The Graven Pact

A legend that the three species carved their peace treaty into living stone. If found, it could reveal why they turned from war to cooperation.

Purpose

To end The Triad Wars permanently.

To bind the three species in mutual guardianship of their world.

To unite against the common peril of the Forgotten Fourth.

Clauses

Unity Clause: The three shall act as one in times of external threat.

Non-Domination Clause: None shall rule over the others.

Clause of the Bound Grief: None shall forge sorrow into power again; the Chains shall remain broken, and grief shall belong only to the living.

Shared Stewardship: Sacred lands and resources shall be tended jointly.

Graven Promise: The stone is the keeper of peace; as long as it endures, so shall the pact.

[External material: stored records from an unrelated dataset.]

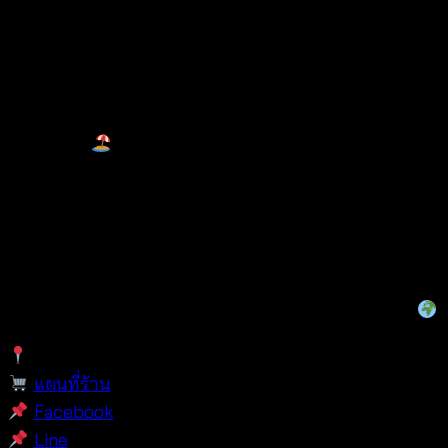
ฟรีไซส์ เอวยืดได้ 26″-36″ สะโพก 46″ ความยาว 36″
ดีไซน์ด้านหลังยืดหยุ่น ใส่สบาย เข้ากับหลายหุ่น
ใส่ได้ทั้งเป็นกระโปรงแฟชั่น หรือคลุมชุดว่ายน้ำริม
ทะเล
แมทช์ง่ายกับเสื้อครอป เสื้อสายเดี่ยว หรือเสื้อยืด
เหมาะสำหรับใส่เที่ยวทะเล วันหยุดพักผ่อน หรือใส่
ลำลองทุกวัน
จำหน่ายทั้งปลีก-ส่ง และ OEM รองรับลูกค้าทั่วโลก
ร้านตั้งอยู่ที่
ประตูน้ำ ใกล้ตึกใบหยก กรุงเทพฯ
แผนที่ร้าน
Facebook
Line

Never Again: No hatred shall feed them again nor shall their name be spoken again nor written anywhere. They have no future.

Caveats

To destroy the stone was to betray not only the Triad but the world itself.

References

Later echoed in children’s stories as the “Stone of Three Voices.”

Publication Status

Only fragments survive in oral traditions. Humans have never found the stone itself, though expeditions continue to search.

Legal Status

Considered binding myth rather than legal fact. Among human scholars, it’s treated like a hybrid of constitution and holy relic.

Background

Decades of ruin and betrayal drove the three species to the brink. Only by setting aside hatred could they survive — and defeat The Forgotten Fourth. The pact marked not just the end of war, but the birth of a new shared identity.

History

The pact is remembered as what made the Triad victory possible. Without it, the Forgotten Fourth would have consumed the world.

Public Reaction

Among the Triad: overwhelming relief, mixed with awe at the pact’s permanence.

Among later generations: pride in a golden age of peace.

Among humans today: either a beacon of lost wisdom or a mythic exaggeration.

Legacy

The Graven Pact is remembered not as a fragile peace but as the foundation of Triad civilization. Even after the species’ extinction, it stands as a symbol of what unity could achieve.

Excerpts

“No river runs alone. No root grows in solitude. We, the three, bind ourselves in living stone.”

“If one breaks faith, the stone shall wound and weep, and all shall know peace is broken.”

“Together we cast down the Foe. Together we stand, lest the Foe rise again.”

Table of Contents

Type
Treaty, Diplomatic
Medium Type
Stone (living stone that grows with inscriptions, impervious to weather and time, said to change subtly with each oath reaffirmed).
Authoring Date
Frist section carved in the later years of the Triad Wars, once the Defiler’s treachery had come to light. The main aspect of the pact was carved in the aftermath of the war.
Ratification Date
Fifth Sun of the First Era, at the eclipse of the twin suns, a moment later seen as divine sanction.
Expiration Date
None. The pact was declared eternal.
Myth
The stone would bleed moss if the pact was broken. Some traditions say that so long as the pact endures, the three races cannot truly perish — that their memory will always survive.
Location
Said to be hidden in a sacred valley where three rivers meet
Authors
The Triad Council: A Ta war-leader, weary of endless bloodshed, a Pecou historian-priest, guardian of memory, and a Kiwta artisan-scribe, who carved the pact into the living stone.
Signatories (Organizations)
The ruling councils of the Ta-, Pecou, and Kiwta.